FIGURE 6. — A, growth of the *cbb*₃⁻-*ppsR*⁻ mutant under anaerobic photosynthesis and aerobic respiration. Under aerobic conditions respiratory suppressors begin to appear on plates after a week. B, plate depicting the diversity of suppressors under aerobic conditions.

Conclusion

In this work, we conducted experiments to demonstrate for the first time that terminal oxidases play a crucial role in photosynthesis initiation in the anoxygenic phototrophic bacterium R. gelatinosus. When either cbb₃ or bd terminal oxidases were inactivated in R. gelationsus, the resulting mutants were less pigmented and produced lower amounts of photosynthetic complexes. In R. sphaeroides a direct role of the cbb₃ in photosynthesis was also reported; but in contrast to R. gelatinosus, the cbb₃⁻ mutant from R. sphaeroides was more pigmented than the wild type under aerobic conditions (25). In R. capsulatus, the bc₁⁻ mutant like the cbb₃⁻ mutant is also more pigmented that the wild type (26, 27). However, the pigmentation is not well pronounced as in R. sphaeroides.

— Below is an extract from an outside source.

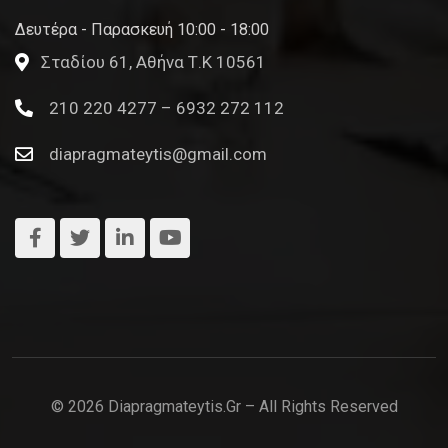
Δευτέρα - Παρασκευή 10:00 - 18:00
Σταδίου 61, Αθήνα Τ.Κ 10561
210 220 4277 – 6932 272 112
diapragmateytis@gmail.com
© 2026 Diapragmateytis.gr – All Rights Reserved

The mechanism whereby disruption of the cbb₃ oxidase leads to a derepression of photosynthesis gene expression in presence of O₂ in Rhodobacter species remains unclear. In both strains it was suggested that the oxidation state of the quinol pool may be involved in the regulation of photosynthesis gene expression. In R. sphaeroides, it was suggested that the cbb₃ oxidase itself is an O₂/redox sensor that generates an inhibitory signal transduced through PrrC (Sco1) to the PrrBA (RegBA) two-component system (28). The redox state of the quinone pool is monitored by the redox-active AppA antirepressor protein that controls the function of the PpsR repressor protein. However, in R. capsulatus, PrrC homologue (SenC) was shown to be involved in copper metabolism and in the assembly of a functional cytochrome cbb₃ oxidase (29). In this bacterium, although there is no direct evidence that cytochrome cbb₃ oxidase directly modulates the activity of the RegB/RegA two-component regulatory system, it was suggested that it is RegB (PrrB) that monitors the redox state of the quinone pool. In the absence of the cbb₃ cytochrome oxidase, the excess reduced quinone pool may derepress RegB phosphorylation and lead to the activation of the photosynthesis gene expression under aerobic conditions (30).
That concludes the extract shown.